La fiebre interpretativa del carácter presidencial, del talante de su coalición y del sentido mismo de sus políticas se ha apoderado del escenario. Todos somos ahora expertos en gases tóxicos y, mientras la autoridad local se desgañita en busca de una argumentación que sustente sus proposiciones, la desconfianza se nutre del reclamo vociferante de grupos y guerreras que, al parecer, quieren llevar su feminismo a los territorios de la revolución.
Supongo que todo esto, con su folklore y derivas conspiratorias, podría reclamar ser entendido como política. Si “lo personal es político”, como proclamaba el feminismo histórico, todo puede verse como propio de una actividad que muchos quieren convertir en práctica autónoma y renovadora, alejada de los tediosos teoremas de la economía y con poco que ver con el fundamento de toda actividad: las relaciones sociales; de las más elementales hasta las más complicadas; el complejo de prácticas que da sentido a lo que entendemos por economía.
El reclamo feminista porta furia e indignación legítima, pero sin asumir una pretensión casi universal que se apoderó de muchos de los discursos que inspiraron las transiciones a la democracia de finales del siglo XX. Lo que importaba era la política al desnudo, las deconstrucciones de los aparatos de dominación erigidos desde el Estado transformado por la Segunda Guerra y la Gran Depresión para abrir camino a un auténtico reclamo libertario, que veía en el Estado de Bienestar y los múltiples compromisos sociales y de clase un obstáculo para su entronización.
Una retórica singular que no se arredró al homologar la libertad económica, de comercio y competencia, con la libertad en todas sus expresiones. La privatización del sector público sería un precio simbólico que condensaba las ansias antiautoritarias que Clinton y Blair quisieron satisfacer con su imaginería sobre la tercera vía y la transformación del mundo mediante una globalización desenfrenada y la implantación planetaria del libre comercio.
Mucho se desmoronó en el camino y las crisis, varias de ellas estrepitosas, como la nuestra del Tequila o las asiáticas y la rusa, hasta la de Brasil y Argentina, no tuvieron el eco necesario. Clinton y Wolfensohn atestiguaron en Seattle la furia que dejaba la globalización en muchas capas laborales e inspiraciones culturales; los de la Montaña Mágica dijeron haber tomado nota, mientras en Génova reprimían salvajemente a los altermundistas, y los del Foro brasileño se acostumbraban a la soledad de la larga distancia.

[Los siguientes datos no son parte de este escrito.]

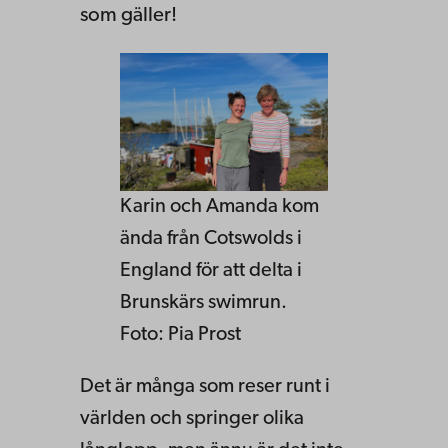
som gäller!
Karin och Amanda kom
ända från Cotswolds i
England för att delta i
Brunskärs swimrun.
Foto: Pia Prost
Det är många som reser runt i
världen och springer olika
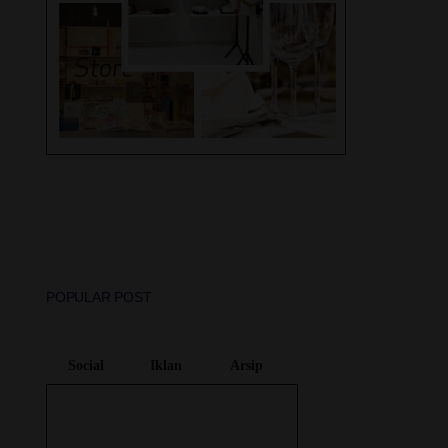
Liburan, 2 Hotel Swiss -
Bel di Solo ini, Mana
layak jadi Rekomendasi
Terbaik Kamu !
Peristiwa Trending Topic
2022
Lovely Travel Umroh
Madinah - Makkah Dan
POPULAR POST
Sebuah Perjalanan Religi
Yang Di Nanti
Social
Iklan
Arsip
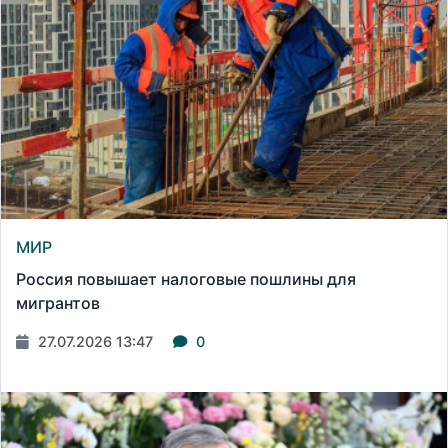
МИР
Россия повышает налоговые пошлины для
мигрантов
27.07.2026 13:47
0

Algo anda mal, nos dijo Tony Judt hace unos años y la lentitud de la recuperación económica de 2009 junto con sus quiebras familiares y empresariales se empeñaron en ilustrarnos sobre la gravedad del embrollo. Más que financiero, político y cultural, ideas caducas, pero obsecuentes ante los mandatos que se querían inapelables del poder.
Con la pandemia y su secuela económica recesiva, todos decimos que todo debe cambiar: desde las prestidigitaciones de la “alta finanza” hasta las fantasías de los liberistas, llamados así por Bobbio. Con sus tristes profecías sobre el endeudamiento o la inflación, la indigestión fiscal y otras monerías del recetario convencional, reciclados al calor de los rescates enormes de Biden o de las recomendaciones contracíclicas, con sabor a Keynes, que el Fondo Monetario Internacional ha puesto a circular en el mundo.

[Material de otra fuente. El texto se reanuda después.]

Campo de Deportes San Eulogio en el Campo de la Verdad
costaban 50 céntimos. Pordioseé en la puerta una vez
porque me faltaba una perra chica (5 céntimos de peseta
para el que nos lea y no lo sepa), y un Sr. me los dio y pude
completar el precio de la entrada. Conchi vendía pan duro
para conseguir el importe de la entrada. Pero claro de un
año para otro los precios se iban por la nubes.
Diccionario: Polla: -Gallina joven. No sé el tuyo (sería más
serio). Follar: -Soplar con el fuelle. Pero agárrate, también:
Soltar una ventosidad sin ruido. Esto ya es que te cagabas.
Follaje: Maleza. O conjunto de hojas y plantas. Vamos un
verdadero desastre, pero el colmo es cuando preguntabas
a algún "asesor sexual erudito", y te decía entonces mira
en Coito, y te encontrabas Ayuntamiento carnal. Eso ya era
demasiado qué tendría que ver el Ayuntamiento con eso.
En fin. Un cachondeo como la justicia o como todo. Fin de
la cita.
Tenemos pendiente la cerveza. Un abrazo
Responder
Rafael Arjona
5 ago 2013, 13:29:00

Poblada de causas con mil y un alcances, preciso testimonio de la “descentración” política de la política que trajo consigo la globalización y el fin del formato bipolar, la política renunció y se traicionó a sí misma. En este (des) concierto la política debe emerger. El nuevo feminismo y su aguerrido mensaje, encarnado en sus enjundiosas militantes que igual toman facultades de humanidades que edificios de derechos humanos, tiene que redoblar esfuerzos para darle sentido a su llamado para, ahora sí, cambiar el mundo. Esclarecer(se) la cuestión de la violencia y desde ahí precisar los términos de su relación con el Estado de derecho es fundamental. De no hacerlo, corre el inminente riesgo de desgastarse en mil y una trifulcas que no darán lugar a solución dialéctica alguna, síntesis superior ninguna, sino a mayor confusión y desgaste de sus huestes, pero también de la simpatía y solidaridad de muchas mujeres y hombres.

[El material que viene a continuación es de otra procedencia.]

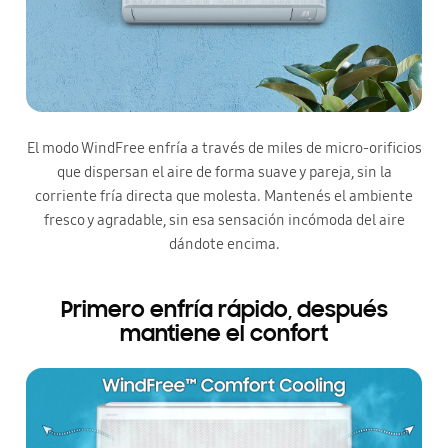
El modo WindFree enfría a través de miles de micro-orificios
que dispersan el aire de forma suave y pareja, sin la
corriente fría directa que molesta. Mantenés el ambiente
fresco y agradable, sin esa sensación incómoda del aire
dándote encima.
Primero enfría rápido, después
mantiene el confort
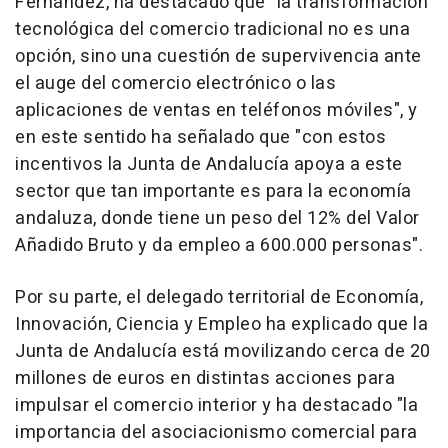
Fernández, ha destacado que "la transformación
tecnológica del comercio tradicional no es una
opción, sino una cuestión de supervivencia ante
el auge del comercio electrónico o las
aplicaciones de ventas en teléfonos móviles", y
en este sentido ha señalado que "con estos
incentivos la Junta de Andalucía apoya a este
sector que tan importante es para la economía
andaluza, donde tiene un peso del 12% del Valor
Añadido Bruto y da empleo a 600.000 personas".
Por su parte, el delegado territorial de Economía,
Innovación, Ciencia y Empleo ha explicado que la
Junta de Andalucía está movilizando cerca de 20
millones de euros en distintas acciones para
impulsar el comercio interior y ha destacado "la
importancia del asociacionismo comercial para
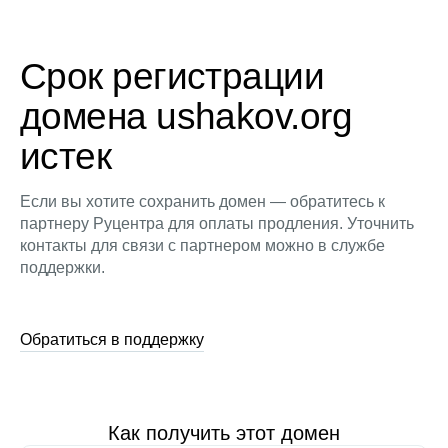
Срок регистрации
домена ushakov.org
истек
Если вы хотите сохранить домен — обратитесь к
партнеру Руцентра для оплаты продления. Уточнить
контакты для связи с партнером можно в службе
поддержки.
Обратиться в поддержку
Как получить этот домен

La violencia no puede admitirse, menos festinarse. Si se le exige a la autoridad explicaciones claras sobre su uso “legítimo”, es indispensable un compromiso inequívoco del movimiento con el rechazo a la violencia. De la rabia y la impotencia ante la cínica impunidad, habrá de encargarse el vasto convivio de almas y ánimos despertado por la firme postura de las mujeres que simplemente advierten: no más.